But it came as no surprise to cybersecurity experts who have long cautioned about such cyberspace scams, knowing hackers’ ploys are expected to get more and more sophisticated by the day.

Last week, online broker SBI Securities Co. announced that nearly ¥99 million had been stolen after six of its customers’ accounts were improperly breached.

Japan Post Bank Co. also said Thursday about ¥60 million had been stolen from its customers’ accounts due to unauthorized money transfers to NTT Docomo accounts and six other e-money services, including PayPay, Line Pay and prepaid debit card mijica.

What is surprising in the NTT Docomo case, however, is that unlike previous similar scams such as those involving Seven Pay Co., most of the victims weren’t even aware that they had NTT Docomo accounts under their names, causing the incident to catch them off guard.

Here’s a closer look at what the NTT Docomo accounts are, the security holes targeted by the cybercriminals and how users can be better prepared.

A bank passbook shows withdrawals totaling ¥110,000 in late August via two unauthorized money transfers to a Docomo account, according to the account holder who provided the photo. | KYODO
A bank passbook shows withdrawals totaling ¥110,000 in late August via two unauthorized money transfers to a Docomo account, according to the account holder who provided the photo. | KYODO

How does the NTT Docomo e-money service work?
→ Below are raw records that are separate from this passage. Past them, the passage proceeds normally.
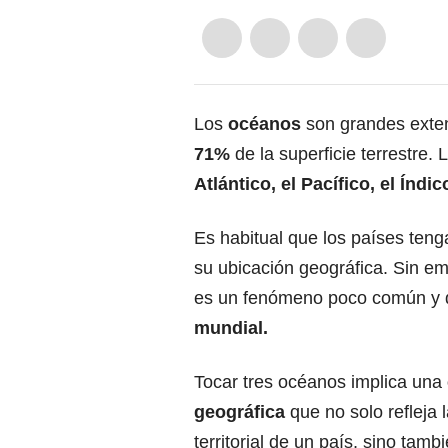
Los
océanos
son grandes exte
71%
de la superficie terrestre.
Atlántico, el Pacífico, el Índic
Es habitual que los países ten
su ubicación geográfica. Sin e
es un fenómeno poco común y de
mundial.
Tocar tres océanos implica una
geográfica
que no solo refleja 
territorial de un país, sino tam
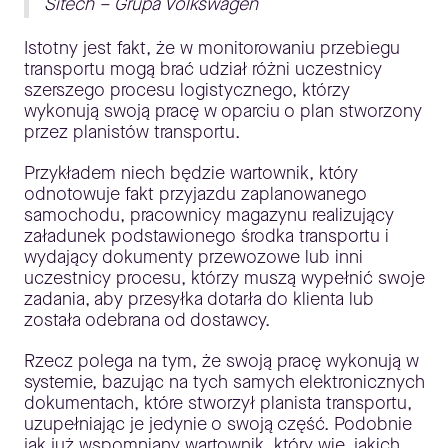
Sitech – Grupa Volkswagen
Istotny jest fakt, że w monitorowaniu przebiegu
transportu mogą brać udział różni uczestnicy
szerszego procesu logistycznego, którzy
wykonują swoją pracę w oparciu o plan stworzony
przez planistów transportu.
Przykładem niech będzie wartownik, który
odnotowuje fakt przyjazdu zaplanowanego
samochodu, pracownicy magazynu realizujący
załadunek podstawionego środka transportu i
wydający dokumenty przewozowe lub inni
uczestnicy procesu, którzy muszą wypełnić swoje
zadania, aby przesyłka dotarła do klienta lub
została odebrana od dostawcy.
Rzecz polega na tym, że swoją pracę wykonują w
systemie, bazując na tych samych elektronicznych
dokumentach, które stworzył planista transportu,
uzupełniając je jedynie o swoją część. Podobnie
jak już wspomniany wartownik, który wie, jakich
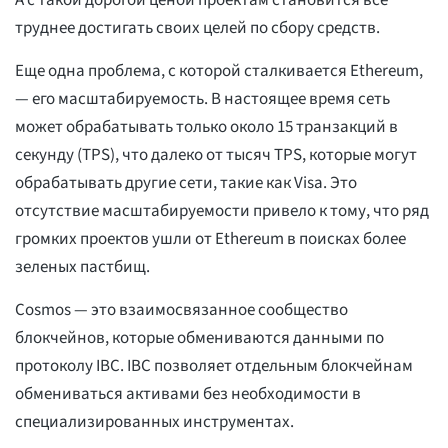
А с такой дорогой ценой проектам становится все
труднее достигать своих целей по сбору средств.
Еще одна проблема, с которой сталкивается Ethereum,
— его масштабируемость. В настоящее время сеть
может обрабатывать только около 15 транзакций в
секунду (TPS), что далеко от тысяч TPS, которые могут
обрабатывать другие сети, такие как Visa. Это
отсутствие масштабируемости привело к тому, что ряд
громких проектов ушли от Ethereum в поисках более
зеленых пастбищ.
Cosmos — это взаимосвязанное сообщество
блокчейнов, которые обмениваются данными по
протоколу IBC. IBC позволяет отдельным блокчейнам
обмениваться активами без необходимости в
специализированных инструментах.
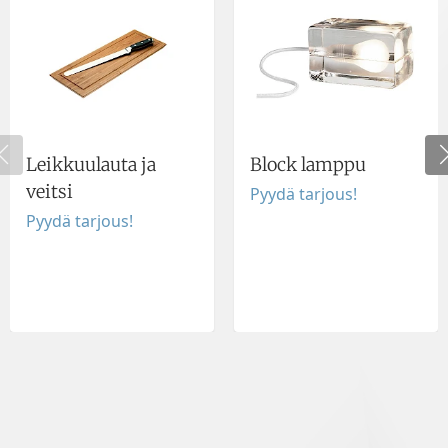
Leikkuulauta ja
Block lamppu
veitsi
Pyydä tarjous!
Pyydä tarjous!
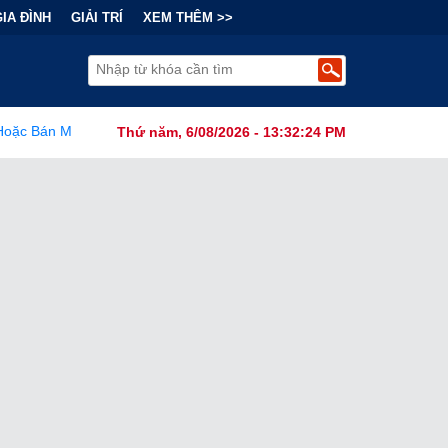
GIA ĐÌNH
GIẢI TRÍ
XEM THÊM >>
oanh Tại Trung Quốc Khi Tính Đến Kịch Bản Sáp Nhập SpaceX
•
Thứ năm, 6/08/2026 - 13:32:26 PM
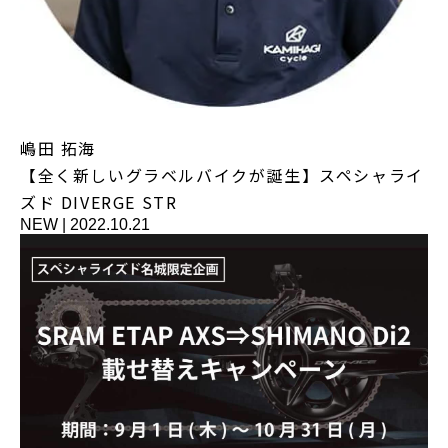
嶋田 拓海
【全く新しいグラベルバイクが誕生】スペシャライ
ズド DIVERGE STR
NEW
|
2022.10.21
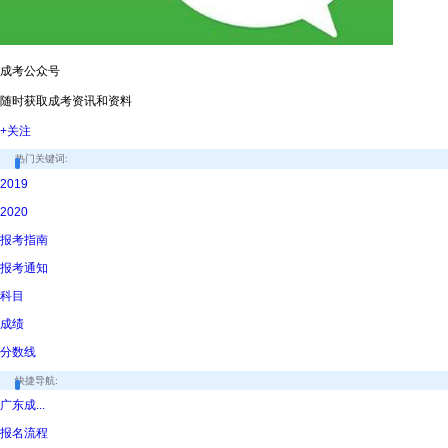
成考公众号
随时获取成考资讯和资料
+关注
热门关键词:
2019
2020
报考指南
报考通知
科目
成绩
分数线
快捷导航:
广东成...
报名流程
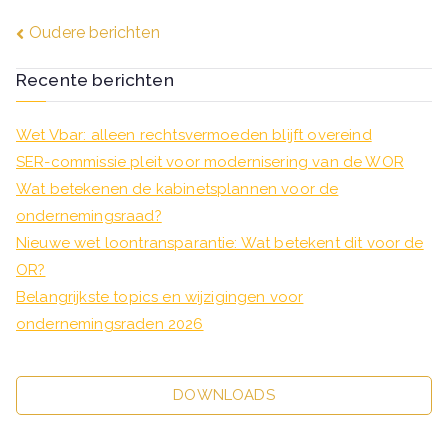
Berichtennavigatie
Oudere berichten
Recente berichten
Wet Vbar: alleen rechtsvermoeden blijft overeind
SER-commissie pleit voor modernisering van de WOR
Wat betekenen de kabinetsplannen voor de
ondernemingsraad?
Nieuwe wet loontransparantie: Wat betekent dit voor de
OR?
Belangrijkste topics en wijzigingen voor
ondernemingsraden 2026
DOWNLOADS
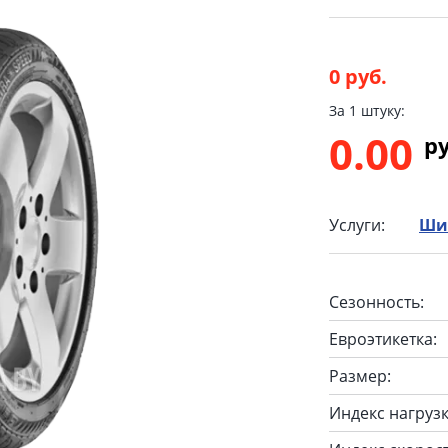
0 руб.
За 1 штуку:
0.00
p
Услуги:
Ши
Сезонность:
Евроэтикетка:
Размер:
Индекс нагрузк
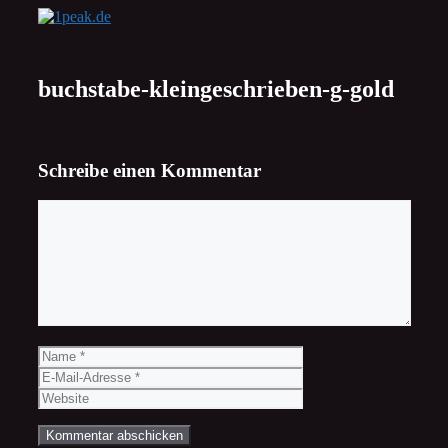
Zum
Inhalt
springen
buchstabe-kleingeschrieben-g-gold
Schreibe einen Kommentar
Kommentar
Name
E-
Mail-
Website
Adresse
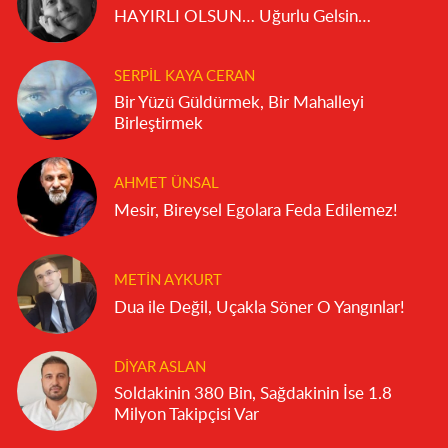
HAYIRLI OLSUN… Uğurlu Gelsin…
SERPIL KAYA CERAN
Bir Yüzü Güldürmek, Bir Mahalleyi
Birleştirmek
AHMET ÜNSAL
Mesir, Bireysel Egolara Feda Edilemez!
METIN AYKURT
Dua ile Değil, Uçakla Söner O Yangınlar!
DIYAR ASLAN
Soldakinin 380 Bin, Sağdakinin İse 1.8
Milyon Takipçisi Var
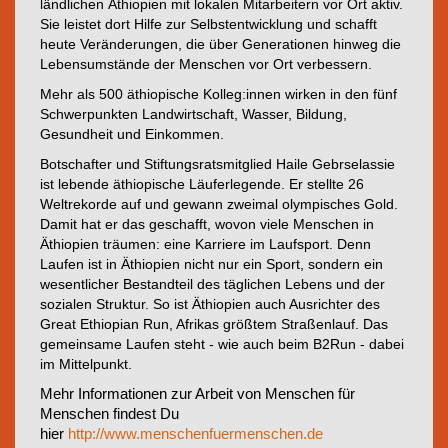
ländlichen Äthiopien mit lokalen Mitarbeitern vor Ort aktiv.
Sie leistet dort Hilfe zur Selbstentwicklung und schafft
heute Veränderungen, die über Generationen hinweg die
Lebensumstände der Menschen vor Ort verbessern.
Mehr als 500 äthiopische Kolleg:innen wirken in den fünf
Schwerpunkten Landwirtschaft, Wasser, Bildung,
Gesundheit und Einkommen.
Botschafter und Stiftungsratsmitglied Haile Gebrselassie
ist lebende äthiopische Läuferlegende. Er stellte 26
Weltrekorde auf und gewann zweimal olympisches Gold.
Damit hat er das geschafft, wovon viele Menschen in
Äthiopien träumen: eine Karriere im Laufsport. Denn
Laufen ist in Äthiopien nicht nur ein Sport, sondern ein
wesentlicher Bestandteil des täglichen Lebens und der
sozialen Struktur. So ist Äthiopien auch Ausrichter des
Great Ethiopian Run, Afrikas größtem Straßenlauf. Das
gemeinsame Laufen steht - wie auch beim B2Run - dabei
im Mittelpunkt.
Mehr Informationen zur Arbeit von Menschen für
Menschen findest Du
hier
http://www.menschenfuermenschen.de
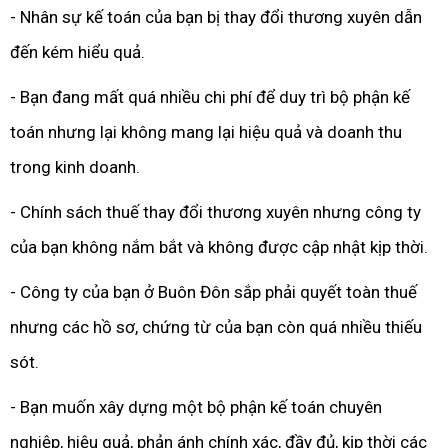
- Nhân sự kế toán của bạn bị thay đổi thương xuyên dẫn
đến kém hiểu quả.
- Bạn đang mất quá nhiều chi phí để duy trì bộ phận kế
toán nhưng lại không mang lại hiệu quả và doanh thu
trong kinh doanh.
- Chính sách thuế thay đổi thương xuyên nhưng công ty
của bạn không nắm bắt và không được cập nhật kịp thời.
- Công ty của bạn ở Buôn Đôn sắp phải quyết toàn thuế
nhưng các hồ sơ, chứng từ của bạn còn quá nhiều thiếu
sót.
- Bạn muốn xây dựng một bộ phận kế toán chuyên
nghiệp, hiệu quả, phản ánh chính xác, đầy đủ, kịp thời các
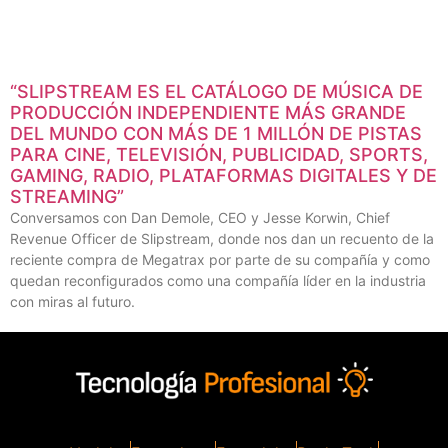
“SLIPSTREAM ES EL CATÁLOGO DE MÚSICA DE
PRODUCCIÓN INDEPENDIENTE MÁS GRANDE
DEL MUNDO CON MÁS DE 1 MILLÓN DE PISTAS
PARA CINE, TELEVISIÓN, PUBLICIDAD, SPORTS,
GAMING, RADIO, PLATAFORMAS DIGITALES Y DE
STREAMING”
Conversamos con Dan Demole, CEO y Jesse Korwin, Chief
Revenue Officer de Slipstream, donde nos dan un recuento de la
reciente compra de Megatrax por parte de su compañía y como
quedan reconfigurados como una compañía líder en la industria
con miras al futuro.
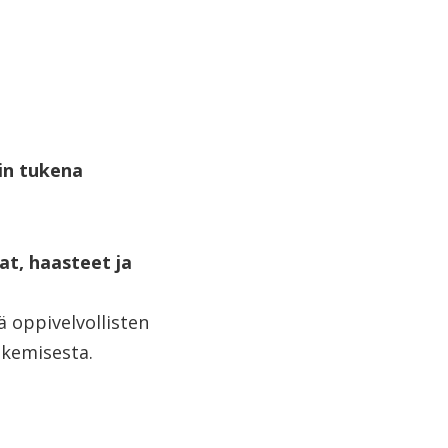
nin tukena
at, haasteet ja
ä oppivelvollisten
ukemisesta.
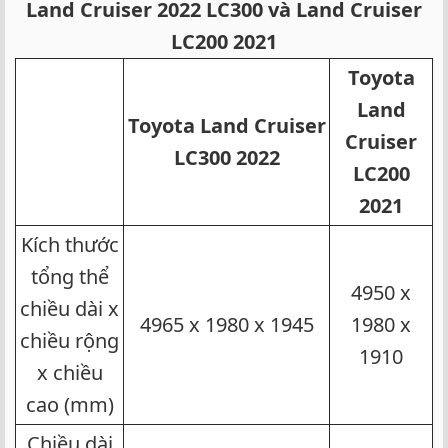
Land Cruiser 2022 LC300 và Land Cruiser
LC200 2021
Toyota
Land
Toyota Land Cruiser
Cruiser
LC300 2022
LC200
2021
Kích thước
tổng thể
4950 x
chiều dài x
4965 x 1980 x 1945​
1980 x
chiều rộng
1910​
x chiều
cao (mm)​
Chiều dài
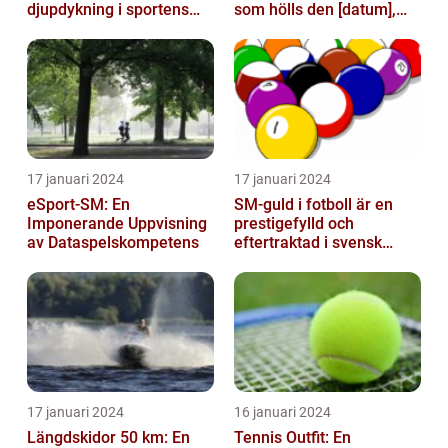
djupdykning i sportens
som hölls den [datum],
mest framstående
avbröts tragiskt efter en
profiler
allvarl...
17 januari 2024
17 januari 2024
eSport-SM: En
SM-guld i fotboll är en
Imponerande Uppvisning
prestigefylld och
av Dataspelskompetens
eftertraktad i svensk
fotboll
17 januari 2024
16 januari 2024
Längdskidor 50 km: En
Tennis Outfit: En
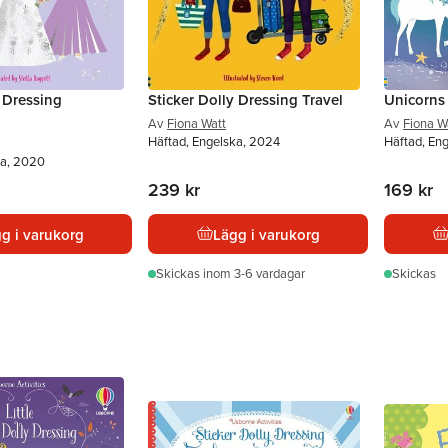
y Dressing
Sticker Dolly Dressing Travel
Unicorns
Av
Fiona Watt
Av
Fiona W
Häftad, Engelska, 2024
Häftad, En
ka, 2020
239 kr
169 kr
g i varukorg
Lägg i varukorg
Skickas
inom 3-6 vardagar
Skickas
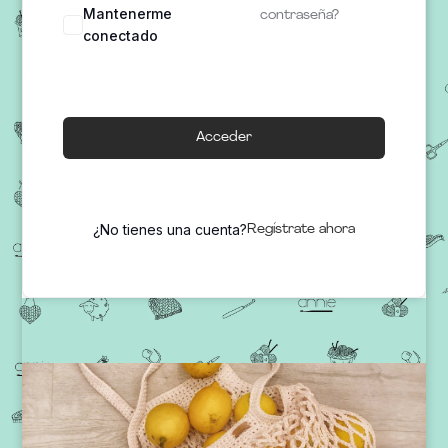
Mantenerme
contraseña?
conectado
Acceder
¿No tienes una cuenta?
Regístrate ahora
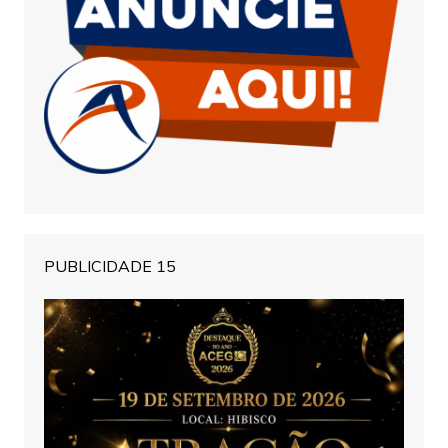
PUBLICIDADE 15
The service allows smartphone users to deposit money from their bank accounts or via payment at a convenience store into their NTT Docomo account, then use the credits to buy goods at stores and wire money transfers to families and friends.

What are the tactics employed in the latest attack?

Hackers likely obtained the victims’ login information for online banking accounts via phishing or other means, opened the NTT Docomo accounts by pretending to be the victims themselves and then stole money by remitting funds from the victims’ bank accounts to the NTT Docomo accounts.

Some of those targeted have never been NTT Docomo users, which was why they were caught off guard and only realized that money had been withdrawn from their bank accounts and paid into the NTT Docomo accounts when they checked their balance.

NTT Docomo partnered with 35 banks, but it is believed that the criminal groups targeted mostly regional banks and Japan Post Bank, which do not require such strong authentication and allowed customers to log in and transfer funds using three basic items of information — the customer’s account number, password and bank card PIN code.

Banks such as Sumitomo Mitsui Banking Corp. that require strong authentication, such as two-factor authentication and a one-time password sent to the user’s mobile phone via SMS, were not targeted in the latest scams and reported no damages.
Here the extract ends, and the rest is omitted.